Your instructions => Go through the records and report each line in which the word "Villa" occurs.

━━━━━ Extracted entries ━━━━━

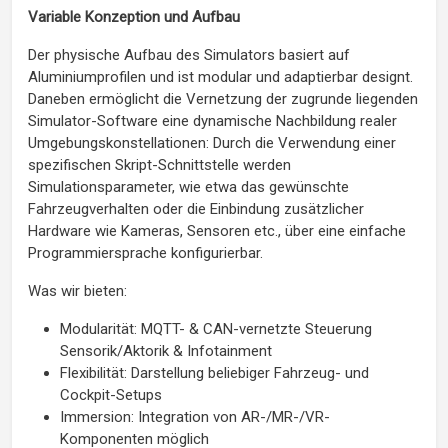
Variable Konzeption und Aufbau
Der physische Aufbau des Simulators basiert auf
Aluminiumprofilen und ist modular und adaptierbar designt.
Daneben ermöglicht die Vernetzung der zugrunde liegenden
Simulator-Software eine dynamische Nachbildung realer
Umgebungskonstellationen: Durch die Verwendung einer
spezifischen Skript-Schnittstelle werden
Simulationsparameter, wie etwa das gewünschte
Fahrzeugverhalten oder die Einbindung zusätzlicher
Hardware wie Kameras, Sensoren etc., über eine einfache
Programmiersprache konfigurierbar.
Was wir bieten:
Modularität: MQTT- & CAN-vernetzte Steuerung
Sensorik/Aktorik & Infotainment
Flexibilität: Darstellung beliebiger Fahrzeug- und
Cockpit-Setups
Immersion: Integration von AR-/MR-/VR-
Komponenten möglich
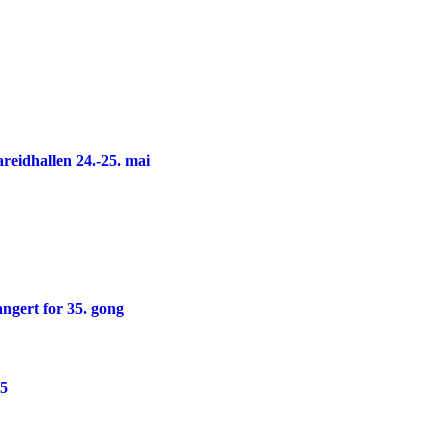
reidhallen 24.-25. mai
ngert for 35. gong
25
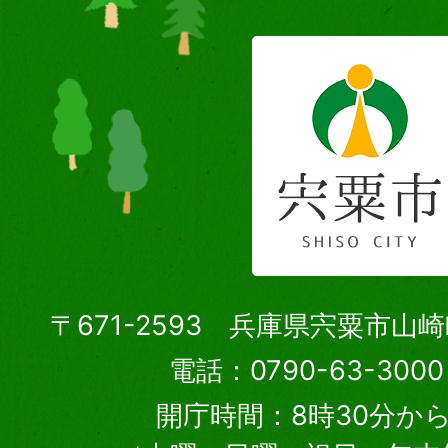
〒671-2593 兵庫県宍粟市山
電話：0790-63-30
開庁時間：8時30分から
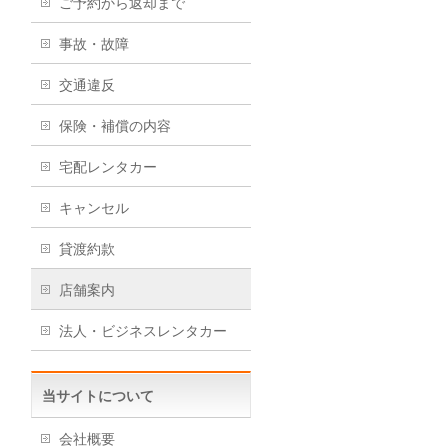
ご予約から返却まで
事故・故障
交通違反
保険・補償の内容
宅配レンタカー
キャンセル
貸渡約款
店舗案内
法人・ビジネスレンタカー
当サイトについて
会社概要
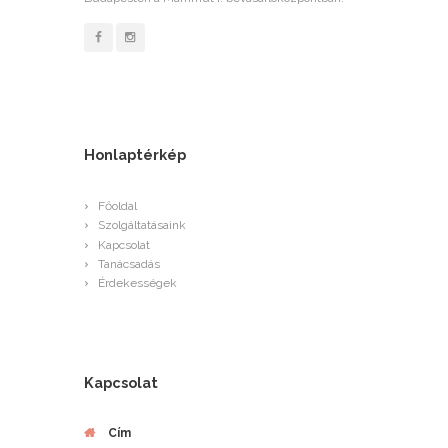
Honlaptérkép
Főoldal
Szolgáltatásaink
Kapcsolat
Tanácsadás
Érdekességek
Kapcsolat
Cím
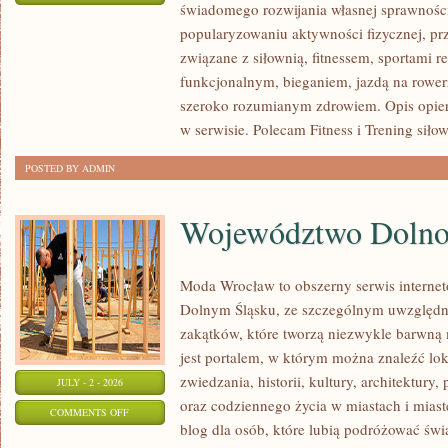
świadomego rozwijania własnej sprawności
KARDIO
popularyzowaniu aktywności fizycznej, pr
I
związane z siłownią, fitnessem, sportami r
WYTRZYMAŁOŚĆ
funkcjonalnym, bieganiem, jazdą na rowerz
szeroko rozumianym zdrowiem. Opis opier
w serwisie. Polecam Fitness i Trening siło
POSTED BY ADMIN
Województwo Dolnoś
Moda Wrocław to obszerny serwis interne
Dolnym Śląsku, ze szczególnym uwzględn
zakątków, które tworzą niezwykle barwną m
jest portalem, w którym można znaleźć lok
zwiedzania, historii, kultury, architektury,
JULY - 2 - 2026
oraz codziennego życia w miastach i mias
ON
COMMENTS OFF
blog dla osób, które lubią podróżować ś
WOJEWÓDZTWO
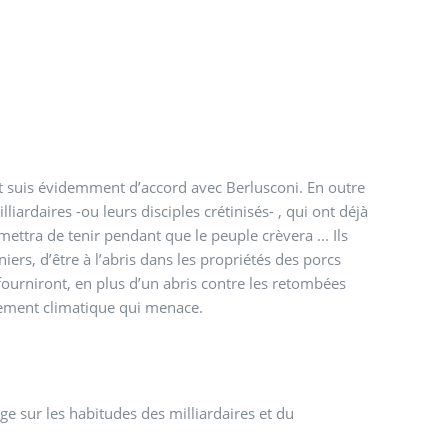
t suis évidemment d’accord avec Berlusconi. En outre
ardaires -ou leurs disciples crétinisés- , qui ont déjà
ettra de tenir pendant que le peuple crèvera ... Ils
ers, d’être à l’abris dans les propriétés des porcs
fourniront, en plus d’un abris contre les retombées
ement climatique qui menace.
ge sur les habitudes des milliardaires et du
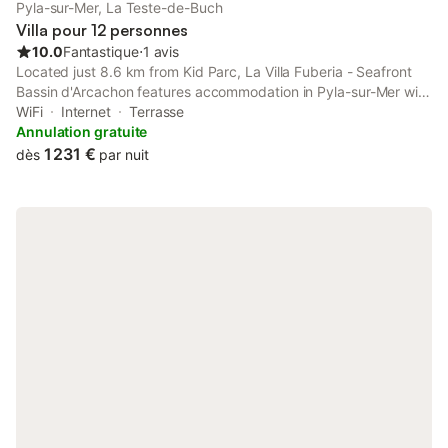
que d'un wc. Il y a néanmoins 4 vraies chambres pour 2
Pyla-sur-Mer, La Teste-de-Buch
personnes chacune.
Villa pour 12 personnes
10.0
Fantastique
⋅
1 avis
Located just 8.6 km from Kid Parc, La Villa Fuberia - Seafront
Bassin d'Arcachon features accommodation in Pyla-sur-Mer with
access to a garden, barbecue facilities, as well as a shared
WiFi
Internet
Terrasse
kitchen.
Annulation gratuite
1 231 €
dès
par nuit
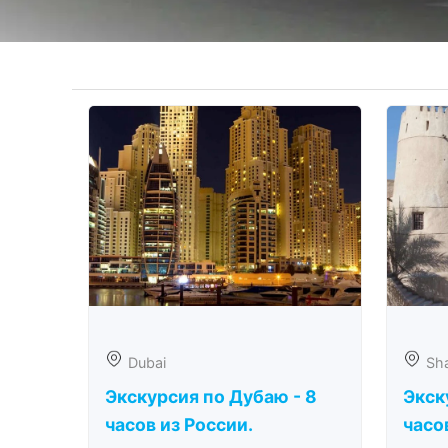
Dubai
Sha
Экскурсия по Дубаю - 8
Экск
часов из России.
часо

━━━━━

Answer section =>
Villa pour 12 personnes
Located just 8.6 km from Kid Parc, La Villa Fuberia - Seafront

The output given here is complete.